The new film from Jennifer’s Body director Karyn Kusama might as well be called Nicole’s Body, so overwhelming is the focus on Kidman’s corpse-like form. This is her Monster (albeit without the Oscar) – a transformative performance carrying an otherwise unremarkable movie, which also places a woman in the kind of violent role usually reserved for men. Sadly it’s at the service of a clichéd and convoluted thriller that ought to be reported to Amber Rudd because it simply doesn’t work.

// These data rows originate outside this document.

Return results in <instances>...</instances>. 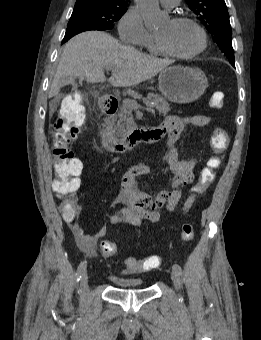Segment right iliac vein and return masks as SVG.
<instances>
[{
    "mask_svg": "<svg viewBox=\"0 0 261 340\" xmlns=\"http://www.w3.org/2000/svg\"><path fill=\"white\" fill-rule=\"evenodd\" d=\"M81 292H82V295L85 298L88 296L89 286H88V274H87V272H84V274L82 275V279H81Z\"/></svg>",
    "mask_w": 261,
    "mask_h": 340,
    "instance_id": "obj_1",
    "label": "right iliac vein"
}]
</instances>
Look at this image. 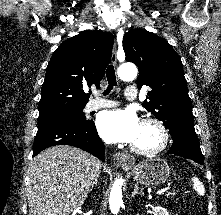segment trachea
Masks as SVG:
<instances>
[{
    "label": "trachea",
    "mask_w": 221,
    "mask_h": 215,
    "mask_svg": "<svg viewBox=\"0 0 221 215\" xmlns=\"http://www.w3.org/2000/svg\"><path fill=\"white\" fill-rule=\"evenodd\" d=\"M106 77H107L109 85H108L107 89L105 90V92L103 93V95L108 94L113 89V87L117 85L115 69H114L113 65H109L107 67Z\"/></svg>",
    "instance_id": "3493384b"
}]
</instances>
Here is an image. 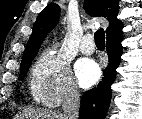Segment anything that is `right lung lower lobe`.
Masks as SVG:
<instances>
[{"label": "right lung lower lobe", "instance_id": "obj_1", "mask_svg": "<svg viewBox=\"0 0 142 119\" xmlns=\"http://www.w3.org/2000/svg\"><path fill=\"white\" fill-rule=\"evenodd\" d=\"M123 35L107 38L106 50L109 64L97 87L86 91L81 98L80 119H104L111 100V85L116 78V69L121 61Z\"/></svg>", "mask_w": 142, "mask_h": 119}]
</instances>
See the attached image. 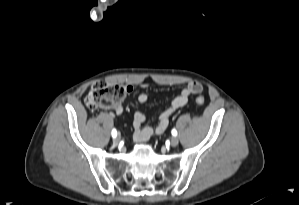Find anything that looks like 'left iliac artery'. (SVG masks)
<instances>
[{
	"mask_svg": "<svg viewBox=\"0 0 299 205\" xmlns=\"http://www.w3.org/2000/svg\"><path fill=\"white\" fill-rule=\"evenodd\" d=\"M171 133H172L173 136H176V135H177V131H176L175 129H173V130L171 131Z\"/></svg>",
	"mask_w": 299,
	"mask_h": 205,
	"instance_id": "1",
	"label": "left iliac artery"
}]
</instances>
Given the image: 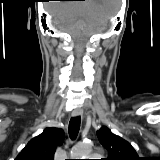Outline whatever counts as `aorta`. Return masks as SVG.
<instances>
[{"label":"aorta","instance_id":"aorta-1","mask_svg":"<svg viewBox=\"0 0 160 160\" xmlns=\"http://www.w3.org/2000/svg\"><path fill=\"white\" fill-rule=\"evenodd\" d=\"M91 144L90 143H79L77 144L71 153L72 159H86V157L91 152Z\"/></svg>","mask_w":160,"mask_h":160}]
</instances>
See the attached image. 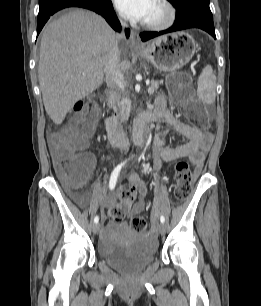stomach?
<instances>
[{"mask_svg":"<svg viewBox=\"0 0 261 306\" xmlns=\"http://www.w3.org/2000/svg\"><path fill=\"white\" fill-rule=\"evenodd\" d=\"M196 49L194 39L182 31L157 37L136 53L160 72H173L186 65Z\"/></svg>","mask_w":261,"mask_h":306,"instance_id":"obj_1","label":"stomach"}]
</instances>
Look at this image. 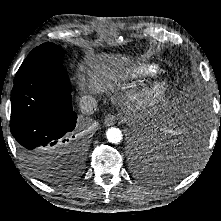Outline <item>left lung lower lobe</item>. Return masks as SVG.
Instances as JSON below:
<instances>
[{"mask_svg": "<svg viewBox=\"0 0 221 221\" xmlns=\"http://www.w3.org/2000/svg\"><path fill=\"white\" fill-rule=\"evenodd\" d=\"M192 134L193 135L190 138H186L183 143L171 148L170 153H168L170 154L171 160L170 163L165 166L159 164L156 159V153L164 146L159 134L153 133L134 136L131 140V149L134 154L138 155L139 158L146 159L152 168L157 169L155 174L149 175L148 172H144L145 176L153 182L169 183L185 174L196 158V154L191 148H194L193 146L197 140L196 137L198 133L192 131Z\"/></svg>", "mask_w": 221, "mask_h": 221, "instance_id": "1", "label": "left lung lower lobe"}]
</instances>
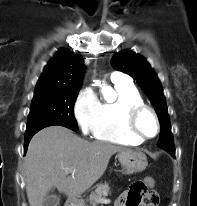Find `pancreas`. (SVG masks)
Segmentation results:
<instances>
[{"label":"pancreas","mask_w":197,"mask_h":206,"mask_svg":"<svg viewBox=\"0 0 197 206\" xmlns=\"http://www.w3.org/2000/svg\"><path fill=\"white\" fill-rule=\"evenodd\" d=\"M110 190L108 183H101L96 185V189L91 192L89 195V202L91 206H96V204L101 201L102 196L105 192H108Z\"/></svg>","instance_id":"1"}]
</instances>
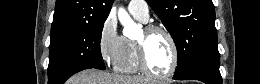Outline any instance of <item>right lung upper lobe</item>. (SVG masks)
Here are the masks:
<instances>
[{"instance_id": "cb5924a9", "label": "right lung upper lobe", "mask_w": 260, "mask_h": 84, "mask_svg": "<svg viewBox=\"0 0 260 84\" xmlns=\"http://www.w3.org/2000/svg\"><path fill=\"white\" fill-rule=\"evenodd\" d=\"M113 0H57L51 34L84 22L106 20Z\"/></svg>"}]
</instances>
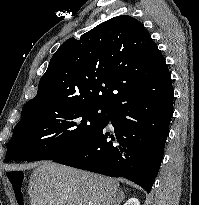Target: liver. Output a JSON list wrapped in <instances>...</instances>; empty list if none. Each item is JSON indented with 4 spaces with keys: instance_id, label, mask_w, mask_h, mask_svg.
I'll list each match as a JSON object with an SVG mask.
<instances>
[{
    "instance_id": "1",
    "label": "liver",
    "mask_w": 199,
    "mask_h": 205,
    "mask_svg": "<svg viewBox=\"0 0 199 205\" xmlns=\"http://www.w3.org/2000/svg\"><path fill=\"white\" fill-rule=\"evenodd\" d=\"M28 187L31 205H119L124 198L117 180L51 161L37 164Z\"/></svg>"
}]
</instances>
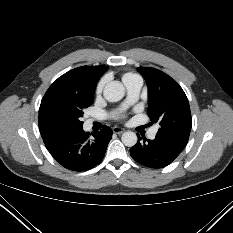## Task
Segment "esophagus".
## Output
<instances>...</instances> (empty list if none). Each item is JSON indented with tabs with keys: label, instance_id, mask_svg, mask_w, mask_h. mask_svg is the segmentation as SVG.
Listing matches in <instances>:
<instances>
[{
	"label": "esophagus",
	"instance_id": "esophagus-1",
	"mask_svg": "<svg viewBox=\"0 0 233 233\" xmlns=\"http://www.w3.org/2000/svg\"><path fill=\"white\" fill-rule=\"evenodd\" d=\"M113 132L116 133V134H121L125 131V129L121 128V127H118V126H115L113 127Z\"/></svg>",
	"mask_w": 233,
	"mask_h": 233
}]
</instances>
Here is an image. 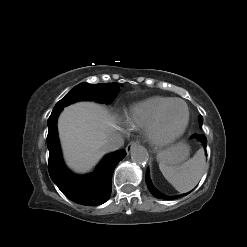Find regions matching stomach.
I'll list each match as a JSON object with an SVG mask.
<instances>
[{"mask_svg":"<svg viewBox=\"0 0 247 247\" xmlns=\"http://www.w3.org/2000/svg\"><path fill=\"white\" fill-rule=\"evenodd\" d=\"M190 153V147L183 142H180L167 150L163 151L160 159H165L168 165H176L185 161Z\"/></svg>","mask_w":247,"mask_h":247,"instance_id":"obj_1","label":"stomach"}]
</instances>
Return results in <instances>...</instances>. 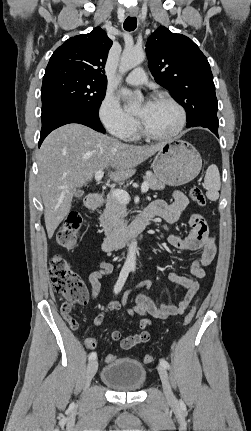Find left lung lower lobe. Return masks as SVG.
<instances>
[{
	"mask_svg": "<svg viewBox=\"0 0 251 431\" xmlns=\"http://www.w3.org/2000/svg\"><path fill=\"white\" fill-rule=\"evenodd\" d=\"M194 126H201L204 128H208L218 137V125H209L207 123H203V124H196L191 127H194Z\"/></svg>",
	"mask_w": 251,
	"mask_h": 431,
	"instance_id": "1",
	"label": "left lung lower lobe"
}]
</instances>
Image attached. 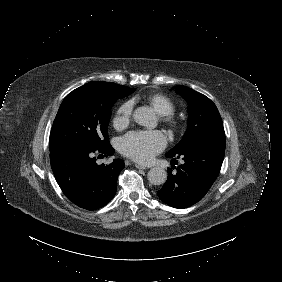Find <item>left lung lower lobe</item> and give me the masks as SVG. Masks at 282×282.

Destroyer has two timelines, one that sees Kidman as a 30-something undercover cop (where ironically she looks more convincing than she does as the woman closer to her actual age) and the other as a traumatised officer back on the case that turned her from Kidman to Oldman. Obsessed to the point of tracking down suspects even when she’s off duty (which does happen, just ask Roger Stone), she spends much of the film gripping her steering wheel, allowing for some of the best knuckles acting of the year – or at least until the Sonic the Hedgehog movie comes out.

Mehstroyer

Kasuma confusingly fails to navigate this complex narrative, which probably requires a director like Jean-Marc Vallée (Sharp Objects), although the script is equally difficult. The characters are either underdeveloped (Scoot McNairy), unlikeable (Sebastian Stan – except you won’t) or wearing a distractingly bad wig (Toby Kebbell) – and then, when you think things can’t get any weirder, Bradley Whitford shows up and starts talking about a cartoon called Super Chicken. Poor Josh Lyman, Trump must have really done a number on him.

This sense of confusion and dislike for the characters makes for an unfeeling experience, compounded by a bad score and a hack Russian roulette scene – an easy trick if you don’t know how to create tension through storytelling. The Princess of Atlantis deserves better.